It’s been 44 years since a small recording studio on Northside Dr. in Jackson, MS opened its doors. It was in that studio that Mitchell Malouf and Tommy Couch, Sr. combined their talents and names (Mal and Co) to create one of the longest-standing independent labels in the history of music. While in today’s times musicians often state that independent is the way to go, Malaco Records established that mentality and lifestyle long before.

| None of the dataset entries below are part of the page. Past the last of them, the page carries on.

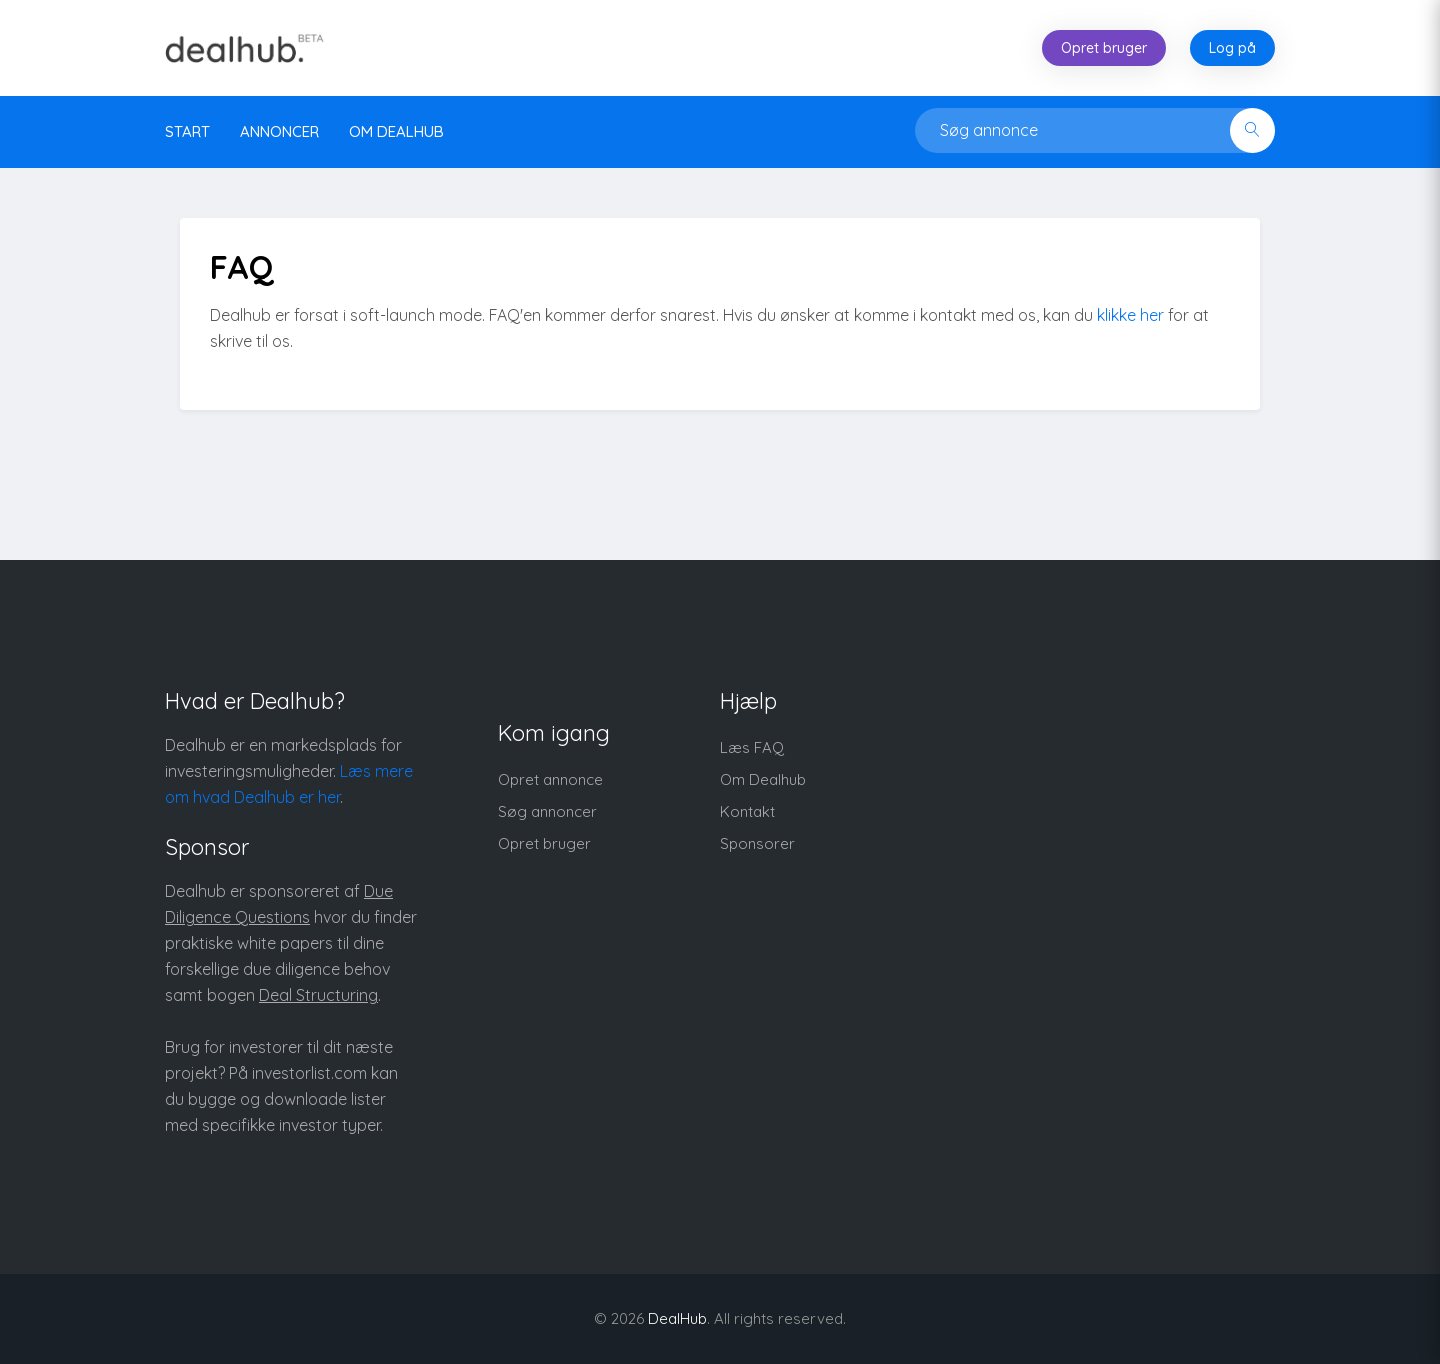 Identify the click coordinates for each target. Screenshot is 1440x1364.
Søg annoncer (547, 811)
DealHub (677, 1318)
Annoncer (279, 131)
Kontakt (747, 811)
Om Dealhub (763, 779)
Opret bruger (1104, 48)
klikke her (1130, 315)
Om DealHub (396, 131)
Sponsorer (757, 843)
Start (187, 131)
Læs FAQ (752, 747)
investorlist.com (309, 1073)
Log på (1232, 48)
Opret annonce (550, 779) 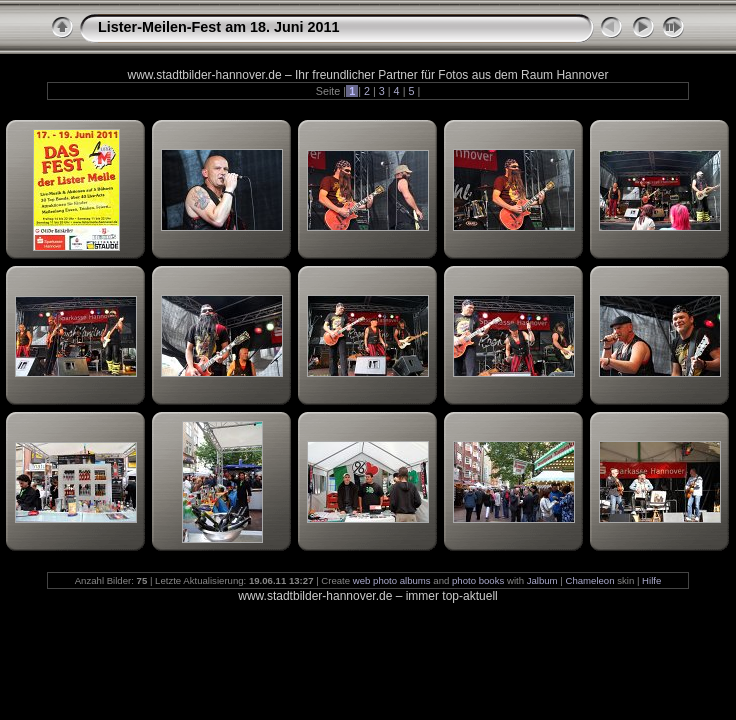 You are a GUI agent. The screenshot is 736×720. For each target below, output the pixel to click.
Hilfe (651, 580)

Going into the 70s, black music was in a good place financially. Many independent labels had heavy chart success with rhythm and blues. Among those labels were Vee Jay Records, Motown Recordings Corp., and southern powerhouse label Stax Records. Blues was one of the dominant genres of the fifties and gave birth to rock n roll. The lighter, more pop sound of the Motown era, however, left many bluesmen absent from the charts. Malaco Records initially licensed their recordings to major labels. Songs like King Floyd’s “Groove Me” and Jean Knight’s “Mr. Big Stuff” became R&B and pop hits with the aid of large distributors, but when the labels began to pass on the more traditional down home blues records the company took matters into their own hands. It was in 1975 that Malaco hit a financial stump. Majors weren’t picking up on their records, and money wasn’t coming in like they had hoped. Searching for a hit, they recorded a song with one of their back ground singers by the name of Dorothy Moore. What became of that session was the hit single “Misty Blue.”
The song was met with rejection from almost all of the majors that Malaco shopped it to. Malaco President Tommy Couch, Jr. stated, “Nobody would put it out. None of the majors liked it or wanted to make an offer on it.” Couch went on to state that Malaco only had enough money to press and mail out the record. The single “Misty Blue,” released by Malaco, became an international hit. The song garnered gold sales status in several countries including Australia, Canada, and the UK. Malaco Records moved forward as an independent label specializing in traditional blues, also known as “southern soul,” and became a major player in the gospel genre. They realized by remaining independent, they could sell 30 – 50,000 units and net a hefty profit. Since most of the majors were chasing after the pop hits, Malaco easily dominated gospel and blues.
Malaco kept their business model going over the next few decades. Acquiring their main gospel competitors, Atlanta International Records and Savoy Records, Malaco dominated their respective charts. The company also purchased 50% of southern distribution giant Select-O-Hits in an effort to control more of their distribution. In the late 2000s the company once again made a foray into the world of contemporary R&B. The result was two hit R&B albums [2010’s Dondria vs. Phatffat by So So Def artist Dondria, and the Grammy nominated album Kelly by Kelly Price]. Tommy Couch, Jr. has stated that this move into contemporary R&B is the direction in which he will take the company. Recently Malaco signed multi-platinum singer/songwriter Q. Parker of the R&B group 112, and Essence Magazine R&B Star winner Greta Prince, whom he’s stated have been a pleasure to work with. “Moving forward we are moving into more contemporary music, while trying to maintain the more traditional music.”
Tragically in April of 2011, various tornados hit Jackson, MS and destroyed a good portion of the Malaco historical buildings. Some would have taken this as a sign to rebuild in another part of town or move the operations to a larger music city. The staff at Malaco Records stood tall and one year later opened its offices on the same property in Jackson “in order to embrace the neighborhood we’ve been in all along.”
In its 40-plus year of existence, Malaco Records has stood the test of time. Spawning hit after hit record while remaining true to its core is not a feat to which most labels–major or independent–can attest. The company has also outlasted many of its chief competitors like Stax, Chess, Motown and others. For this, Malaco was given the title “The Last Soul Company, ” but has earned the distinction of “Last One Standing Tall.”